そう言って御堂宗一郎が操縦席へと乗り込んだ。


そのとき、鞠子が一歩前に出て名乗った。

「私は医療ハンターの九条鞠子。雪菜の主治医として同行させてほしい」

その一言に、アイリスは眉を寄せる。

「主治医……? 雪菜ちゃんの……?」


鞠子は視線を逸らすことなく言った。

「道中で説明する。今は、彼女を一刻も早く帰さなければならない」


操縦席から宗一郎が声を発する。

「許可しよう。全員、乗ってくれ。――状況は、あとで聞かせてもらう」


キャラバンライナーの扉が閉まり、内部に静寂が広がる。

発進と同時に車体は滑るように走り出した。振動は皆無に等しく、まるで空を泳いでいるかのような感覚。

動力部へ注がれる魔力の質と量に応じて、速度は自在に変化する。

この調子で進めば、トウキョウ・ネクサスまでは40分もかからないだろう。


後部の医療区画――

アイリスと鞠子は、備え付けの緊急用ベッドに雪菜を横たえた。


慣れ親しんだ顔を見た安心感と、限界を迎えていた心身の疲労が重なり、雪菜は毛布に包まれるなり、静かな寝息を立て始めた。
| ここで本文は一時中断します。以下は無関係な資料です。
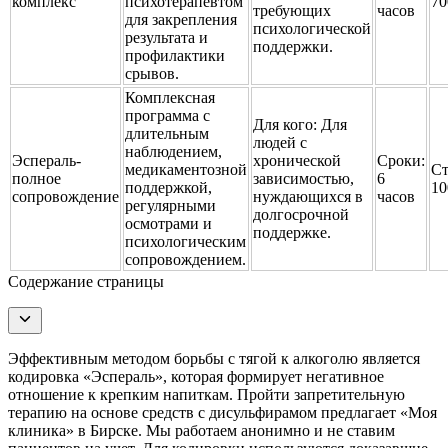
комплекс
психотерапевтом
70
требующих
часов
для закрепления
психологической
результата и
поддержки.
профилактики
срывов.
Комплексная
программа с
Для кого:
Для
длительным
людей с
наблюдением,
Эспераль-
хронической
Сроки:
медикаментозной
Ст
полное
зависимостью,
6
поддержкой,
10
сопровождение
нуждающихся в
часов
регулярными
долгосрочной
осмотрами и
поддержке.
психологическим
сопровождением.
Содержание страницы
Эффективным методом борьбы с тягой к алкоголю является
кодировка «Эспераль», которая формирует негативное
отношение к крепким напиткам. Пройти запретительную
терапию на основе средств с дисульфирамом предлагает «Моя
клиника» в Бирске. Мы работаем анонимно и не ставим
その様子を見届け、アイリスは、意を決して鞠子へと問いかける。


「――九条鞠子医師、でしたよね。今度こそ、教えていただけますか? 一体、何があったんです?」


鞠子は一度、静かに息を吸い込んだ。

逃げられない、と分かっていた。

これは、語らなければならない罪の記録。


「……分かりました。すべて、お話しします」


鞠子は語った。

雪菜が、サイタマ・ノードへ何をしに来たのか。

なぜ、身体を変えるという決断に至ったのか。

彼女自身が選び、彼女自身が望んだ選択だったこと――

そして、医者として止めきれなかった、自身の未熟さと弱さも。


言葉を重ねるごとに、車内の空気は、徐々に重くなっていく。

ハンターたちは、魔力供給の手を止めることはなかったが、誰一人として声を発することはなかった。

宗一郎も、ただ無言でハンドルに手を添えている。


アイリスの顔色はみるみるうちに青ざめ、視線を泳がせながら呟いた。

「じゃあ……じゃあ……雪菜ちゃんは……男になる手術を、受けたっていうの……?」


「――ああ、その通りだ」

鞠子の返答は、淡々としたものだった。感情を押し殺し、事実だけを告げた。


その瞬間、アイリスの身体が震えた。


「うそ……うそよ……」


彼女は立ち上がり、ゆっくりと雪菜へと歩み寄る。

起こさぬように、そっと毛布をめくった。

ほんのわずかな不安が、確信へと変わる瞬間だった。


アイリスは、雪菜の胸へと手を伸ばす。

かつては確かにあった、柔らかな膨らみが――そこには、無かった。


指先に伝わる、固く平坦な感触。

その現実が、彼女の心を直撃した。


「う……そ……そんな……そんなことって……!」


次の瞬間、彼女は鞠子のもとへ戻り、手を振り上げた。


――平手打ちが、頬に響く。


「あなた……! あなたなんてことをっ!」


ナミダが、ぼろぼろと流れ落ちた。

「貴女それでも医者なの!? 雪菜ちゃんが……本当はどんな想いだったか……っ」


鞠子は、一歩も退かずに受け止めた。

「……ああ。私の責任だ。医者としても、人間としても、私は……失格だ」


そのとき、低く、掠れた声が聞こえた。

「……アイリスさん……違うんです……」


ベッドの上で、雪菜が目を覚ましていた。


「ボクが……ボクが無理を言ったんです……九条先生は止めた……先生は、悪くないんです……」


雪菜の瞳には、微かな涙が浮かんでいた。

けれど、しっかりとした意思が、そこには宿っていた。


アイリスは崩れるように膝をつき、ベッドにすがりついた。


「雪菜ちゃん……なんで……どうして、そんな手術を……どうして……」


雪菜は答えた。

「……ギルバートから……大切な人を、護るために……」


それ以上、誰も何も言えなかった。

ただ、キャラバンライナーの駆動音だけが、静かに、無機質に、空間に響いていた。


――雪菜の決断は、もう戻れない場所へと進んでいた。

その意味を、誰もが痛みとともに、噛み締める夜だった。